大竹はこの個展のために新作の「網膜」制作に集中的に取り組んでいる。長時間留置されたポロライドの感光剤は変質し、そこに蓄積された記憶を浮かび上がらせる。会場では未公開作品や2014年に制作された巨大な立体作品《網膜屋/記憶濾過小屋》など、「網膜」シリーズのさまざまな展開が見られる。動き続けてとどまることを知らない大竹伸朗の現在地が見える。
●神戸・福島・東京『大ゴッホ展』(神戸:2025年9月20日~2026年2月1日、福島:2026年2月21日~5月10日、東京:2026年5月29日~8月12日)
オランダのクレラー=ミュラー美術館からゴッホ作品を中心に紹介する展覧会。「I 夜のカフェテラス展」と「II アルルの跳ね橋展」の2つの展覧会がそれぞれ約1年かけて神戸・福島・東京の3会場を巡回する、「大ゴッホ展」の名にふさわしいスケールだ。 「I 夜のカフェテラス展」に出品される《夜のカフェテラス》は1888年9月に南仏アルル中心部のカフェを描いたもの。ゴッホ作品の中でも人気の高い1枚だ。モデルとなったカフェは現在も営業しており、“聖地巡礼”する人も多い。この展覧会ではオランダからパリを出て南仏アルルにやってくるまでの、画家としてのファン・ゴッホの前半生をたどる。

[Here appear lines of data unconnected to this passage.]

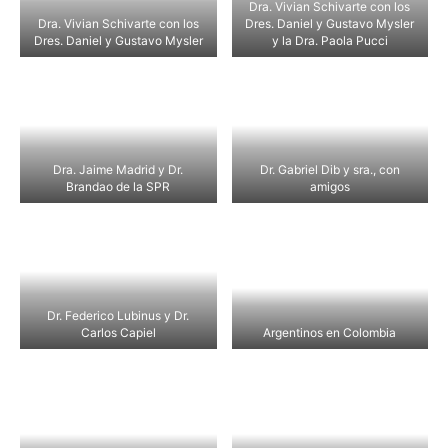
Dra. Vivian Schivarte con los
Dra. Vivian Schivarte con los
Dres. Daniel y Gustavo Mysler
Dres. Daniel y Gustavo Mysler
y la Dra. Paola Pucci
Dra. Jaime Madrid y Dr.
Dr. Gabriel Dib y sra., con
Brandao de la SPR
amigos
Dr. Federico Lubinus y Dr.
Carlos Capiel
Argentinos en Colombia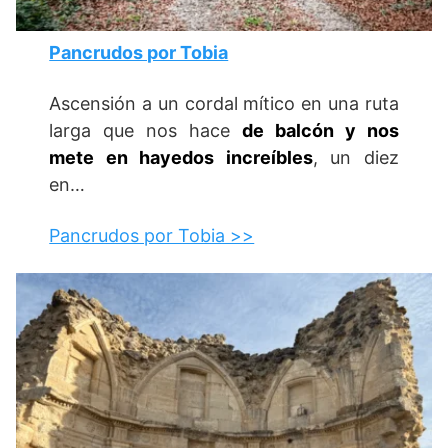
Pancrudos por Tobia
Ascensión a un cordal mítico en una ruta
larga que nos hace
de balcón y nos
mete en hayedos increíbles
, un diez
en…
Pancrudos por Tobia >>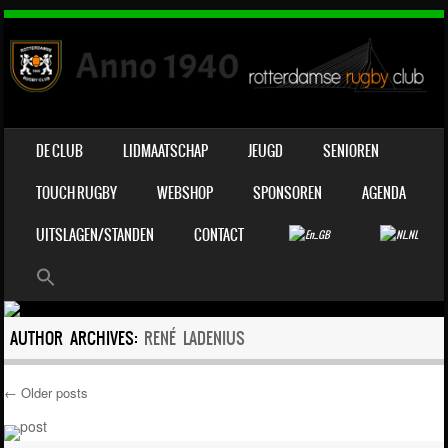
OVERSLAAN NAAR INHOUD
DE CLUB
LIDMAATSCHAP
JEUGD
SENIOREN
MENU
TOUCH RUGBY
WEBSHOP
SPONSOREN
AGENDA
UITSLAGEN/STANDEN
CONTACT
AUTHOR ARCHIVES:
RENÉ LADENIUS
←
Older posts
Post navigation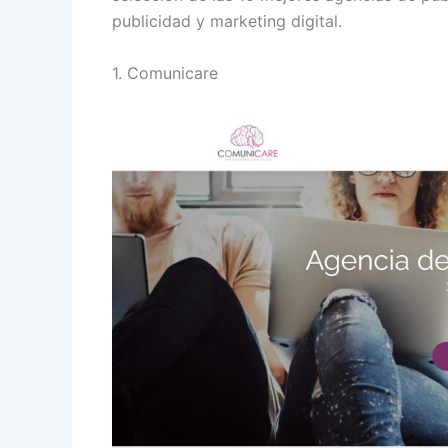
publicidad y marketing digital.
1. Comunicare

「II アルルの跳ね橋展」の《アルルの跳ね橋》はアルルの運河にかかっていた跳ね橋を描いたもの。ゴッホはこの橋をモチーフにした作品を複数残しているが、〈クレラー=ミュラー美術館〉蔵のものが日本で展示されるのは約70年ぶりのことだ。この展覧会ではアルルからサン=レミ、終焉の地オーヴェール=シュル=オワーズに至るまで、ゴッホ最晩年の2年半にフォーカスをあてる。 人付き合いがいいとはいえないゴッホは絵も売れず、貧困に苦しんだ。そんな状況にあっても絵を描くことはやめなかったゴッホの人生が浮かび上がる。
●茨城『磯崎新展(仮称)』(2025年11月1日~2026年1月25日)
2022年に逝去した磯崎新の回顧展が彼自身の設計による〈水戸芸術館〉で開催される。1931年、大分市に生まれた彼は丹下健三のもとで学び、1963年に磯崎新アトリエを設立した。60年代に大分市で集中してプロジェクトを手がけ、後にバルセロナや奈良など世界各地で多くの作品を残している。2019年にはプリツカー賞を受賞するなど、その活動は国内外で高く評価されていた。
彼は建築だけでなく政治・社会・文化と幅広い分野で深い論考を重ねていた。『建築の解体』『デミウルゴス 途上の建築』といった著作には建築史や哲学を横断する彼の思考が現れている。浅田彰や横尾忠則といった知識人・芸術家たちとのコラボレーションやキュレトリアル・ワークでも鋭い視座を示した。 この展覧会では20世紀を代表する建築家であり、建築の枠を超えた知の巨人といっていい磯崎の文化的、思想的活動を総体的に紹介する。近代建築の超克を目指した彼が残したものから何を読み取るのかが問われる。